Whereas the phasic pattern of stimulation mimics systolic input, electrical stimulation, nonetheless, causes a synchronous firing of the afferent fibers that is not observed with the natural stimulus. So whereas the approach provides the advantages of reproducibly delivering and manipulating the patterns of stimuli, the nature and magnitude of the frequency-dependent depression of baroreceptor input in response to natural stimuli has yet to be determined. Still, the widespread observation of frequency or time depression of synaptic transmission in the NTS, both in the whole animal and in vitro (1, 5, 6, 13, 19, 28), suggests that the phenomenon may be physiologically important in modulating synaptic transmission of many autonomic signals conveyed to the NTS.

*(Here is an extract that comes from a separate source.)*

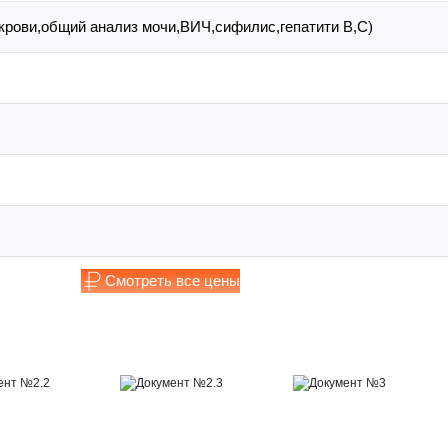
крови,общий анализ мочи,ВИЧ,сифилис,гепатити В,С)
Смотреть все цены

In conclusion, the results of this study suggest that when the same number of aortic baroreceptor afferent volleys arrive at second-order neurons in the NTS with increasing frequencies, synaptic events limit the frequencies of signals transmitted. These limits may not only serve to optimize synaptic transmission at proximal synapses in the baroreceptor afferent pathway but may also limit the magnitude of baroreflex sympathoinhibition, perhaps smoothing excessive fluctuations in baroreflex changes in arterial blood pressure.